Sumber : theindonesianwriters.wordpress.com |
Betapa indahnya Islam
yang mengajarkan tentang arti dari kebersamaan, persatuan dan rasa solidaritas
yang begitu kuat. Rasulullah sholallahu
‘alaihi wassalam sendiri mengatakan dalam salah satu sabdanya :
مَثَلُ اْلمُؤمِنِينَ فِى تَوَادِّهِمْ وَتَرَحُمِهِمْ
وَتَعَاطُفِهِمْ مَثَلُ اْلجَسَدِ إِذَا اشْتَكَى مِنْهُ عُضْوٌ تَدَاعَى لَهُ
سَائِرُ الْجَسَدِ بِالسَّهَرِ وَالْحُمَّى.
“Perumpamaan kaum mukminin satu dengan yang lainnya dalam hal
saling mencintai, saling menyayangi dan saling berlemah lembut di antara mereka
adalah layaknya satu tubuh.
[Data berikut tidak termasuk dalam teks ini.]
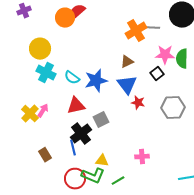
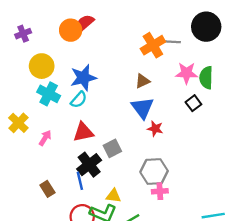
purple cross: (24, 11) -> (23, 34), moved
black square: (157, 74) -> (193, 103), moved
cyan semicircle: (72, 78) -> (79, 100), turned -84
blue star: (96, 81) -> (83, 78), moved
gray hexagon: (173, 108) -> (154, 172), moved
yellow cross: (30, 114) -> (18, 123), moved

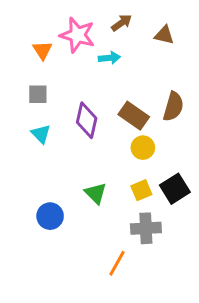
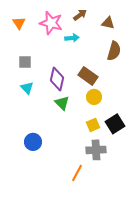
orange triangle: (42, 50) -> (19, 23), moved
brown semicircle: (173, 107) -> (114, 51), moved
green triangle: (96, 193) -> (62, 103), moved

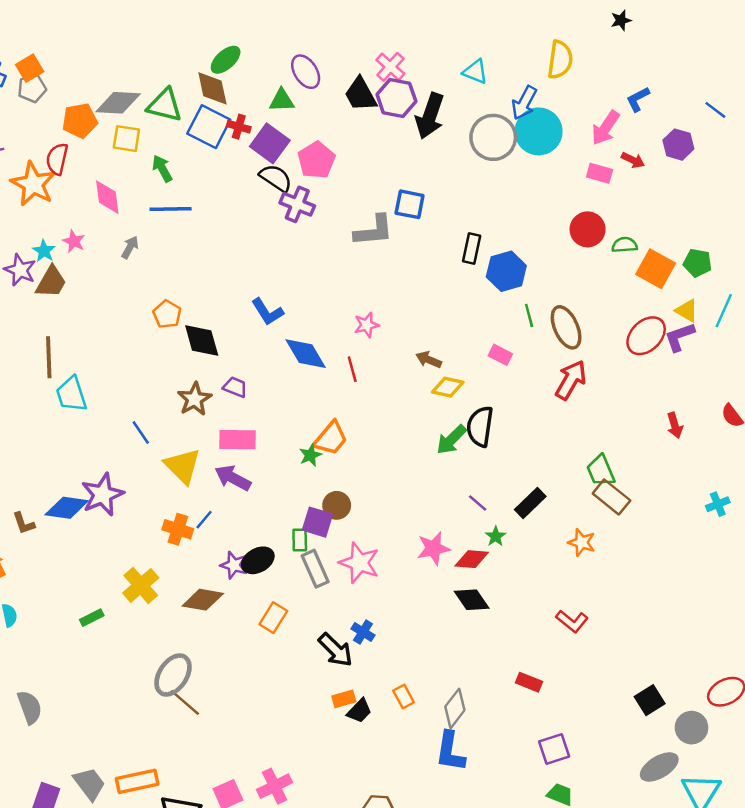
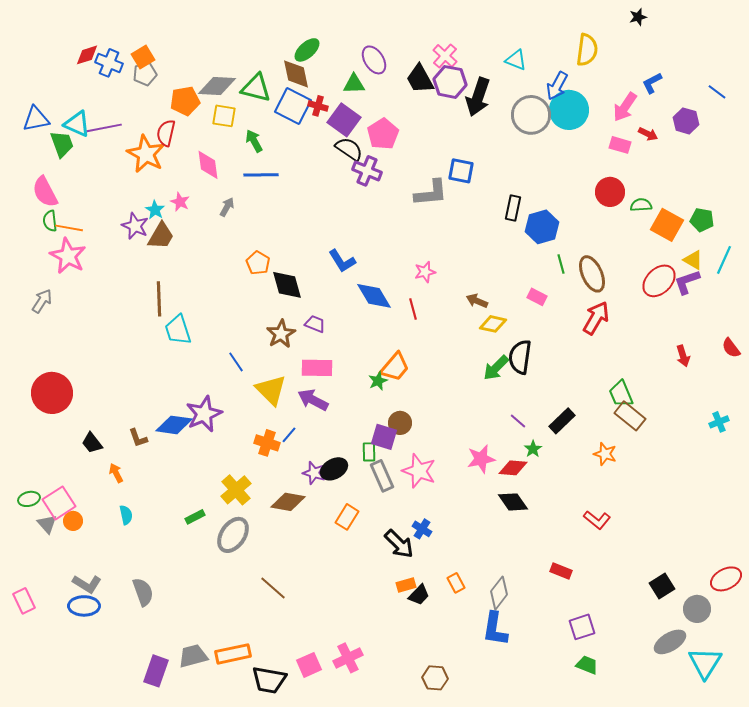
gray ellipse: (173, 675) -> (233, 535), moved
gray trapezoid: (89, 784) -> (193, 656), turned -68

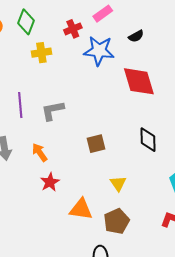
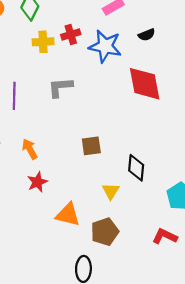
red cross: (73, 29) -> (71, 35), moved
gray L-shape: (53, 111) -> (60, 87), moved
black diamond: (148, 140) -> (136, 168), moved

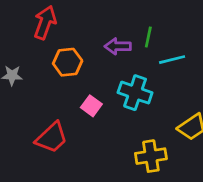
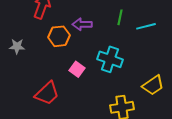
purple arrow: (118, 46) -> (82, 24), moved
cyan line: (172, 60) -> (146, 26), moved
Apabila salah satu anggota badan sakit, maka semua
anggota badannya juga merasa demam dan tidak bisa tidur” (HR. Muslim 8/20)
Bahkan dalam sabdanya
yang lain Rasulullah sholallahu ’alaihi wassalam menegaskan ketidaksempurnaan
iman seseorang yang tidak mencintai saudaranya sesama muslim :
لا يؤمن أحدكم حتى يحب لأ خيه ما يحب لنفسه.
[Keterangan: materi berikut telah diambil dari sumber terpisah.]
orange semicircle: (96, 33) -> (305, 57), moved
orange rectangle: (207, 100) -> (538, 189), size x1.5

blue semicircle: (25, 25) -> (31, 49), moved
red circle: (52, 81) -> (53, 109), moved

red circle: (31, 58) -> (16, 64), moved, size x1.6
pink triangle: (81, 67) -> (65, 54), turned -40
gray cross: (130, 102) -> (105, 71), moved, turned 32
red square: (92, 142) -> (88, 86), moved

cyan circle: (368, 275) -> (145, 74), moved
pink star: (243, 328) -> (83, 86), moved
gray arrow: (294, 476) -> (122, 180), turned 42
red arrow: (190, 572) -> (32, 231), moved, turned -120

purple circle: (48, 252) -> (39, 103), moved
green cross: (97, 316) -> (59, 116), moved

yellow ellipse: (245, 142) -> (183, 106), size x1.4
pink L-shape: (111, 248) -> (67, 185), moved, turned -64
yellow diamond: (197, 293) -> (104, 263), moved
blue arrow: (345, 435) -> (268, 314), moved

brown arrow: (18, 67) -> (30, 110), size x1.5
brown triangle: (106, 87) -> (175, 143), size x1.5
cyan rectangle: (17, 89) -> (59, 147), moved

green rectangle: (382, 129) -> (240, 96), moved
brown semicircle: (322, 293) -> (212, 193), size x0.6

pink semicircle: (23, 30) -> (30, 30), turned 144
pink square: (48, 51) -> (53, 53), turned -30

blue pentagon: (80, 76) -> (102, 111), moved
“Tidak (sempurna) iman salah seorang diantara kalian hingga kalian
mencintai bagi saudaranya seperti apa yang kalian senangi bagi diri kalian sendiri”.
(HR. Bukhari : 13)
Demikianlah Islam
mengajarkan kita untuk saling berkasih sayang antara sesama muslim dan arti
persatuan serta persaudaraan antara sesama untuk mukmin.
Hak mukmin atas
mukmin yang lain
Hak mukmin atas mukmin
yang lain sama artinya dengan kewajiban kita terhadap sesama kaum mukmin. Dan
itu banyak sekali, hampir di setiap sabdanya Rasulullah sholallahu ’alaihi
wassalam selalu mengingatkan para sahabat untuk senantiasa berbuat baik
terhadap sesama mukmin. Namun, karena keterbatasan halaman, di sini kami
sebutkan beberapa saja dan hal itu bukanlah sebuah pembatasan, melainkan hanya
sebagai pemisalan saja.
عن أبي هريرة أن رسول الله قال "حق المسلم على المسلم ست",
قيل ما هن يا رسول الله, قال "إذ لقيته فسلم عليه وإذا دعاك فأجبه وإذا استنصحك
فانصح له وإذا عطس فحمد الله فسمته وإذا مرض فعده وإذا مات فتبعه".
Dari Abu Hurairah,
bahwa Rasulullah sholallahu ‘alaihi wassalam bersabda, “Hak muslim atas muslim
yang lain ada enam.” Para sahabat bertanya, “Apa saja itu wahai Rasulullah?”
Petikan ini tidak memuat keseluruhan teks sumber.